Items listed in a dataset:
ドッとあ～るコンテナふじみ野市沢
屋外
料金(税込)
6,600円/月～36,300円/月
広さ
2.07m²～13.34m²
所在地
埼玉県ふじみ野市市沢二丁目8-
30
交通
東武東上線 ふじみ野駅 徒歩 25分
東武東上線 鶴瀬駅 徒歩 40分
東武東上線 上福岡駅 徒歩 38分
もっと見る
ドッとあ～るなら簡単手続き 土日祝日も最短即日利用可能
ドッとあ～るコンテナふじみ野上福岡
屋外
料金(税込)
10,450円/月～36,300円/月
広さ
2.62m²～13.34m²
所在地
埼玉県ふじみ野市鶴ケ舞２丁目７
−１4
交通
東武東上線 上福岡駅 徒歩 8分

...

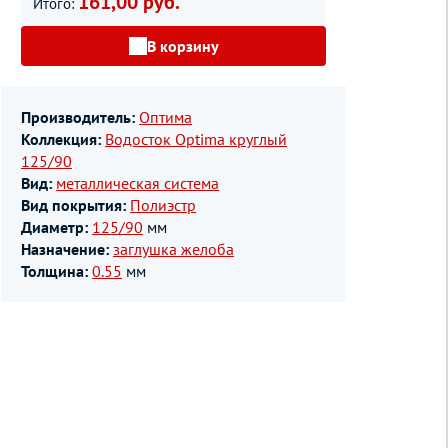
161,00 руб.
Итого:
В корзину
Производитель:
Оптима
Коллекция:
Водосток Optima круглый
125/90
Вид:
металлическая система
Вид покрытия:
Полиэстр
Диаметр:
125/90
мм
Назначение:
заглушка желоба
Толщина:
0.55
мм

...

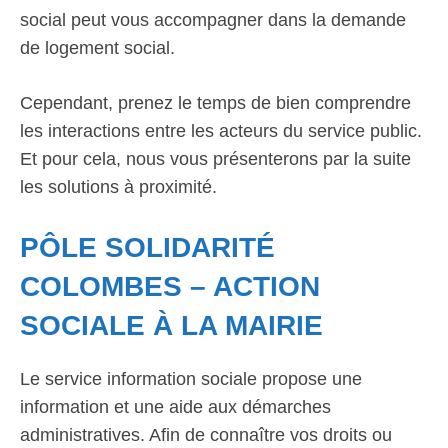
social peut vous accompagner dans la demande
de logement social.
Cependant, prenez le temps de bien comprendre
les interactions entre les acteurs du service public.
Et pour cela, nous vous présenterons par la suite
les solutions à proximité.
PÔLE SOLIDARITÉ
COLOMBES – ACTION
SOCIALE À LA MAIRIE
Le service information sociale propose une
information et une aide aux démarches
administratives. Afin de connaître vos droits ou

#### Directions for this task:
Could you set down, exactly as written, the lines above between the one holding "ドッとあ～るコンテナふじみ野市沢" and the one holding "東武東上線 上福岡駅 徒歩 8分", inclusive, and nothing more?

#### Exercise response:
ドッとあ～るコンテナふじみ野市沢
屋外
料金(税込)
6,600円/月～36,300円/月
広さ
2.07m²～13.34m²
所在地
埼玉県ふじみ野市市沢二丁目8-
30
交通
東武東上線 ふじみ野駅 徒歩 25分
東武東上線 鶴瀬駅 徒歩 40分
東武東上線 上福岡駅 徒歩 38分
もっと見る
ドッとあ～るなら簡単手続き 土日祝日も最短即日利用可能
ドッとあ～るコンテナふじみ野上福岡
屋外
料金(税込)
10,450円/月～36,300円/月
広さ
2.62m²～13.34m²
所在地
埼玉県ふじみ野市鶴ケ舞２丁目７
−１4
交通
東武東上線 上福岡駅 徒歩 8分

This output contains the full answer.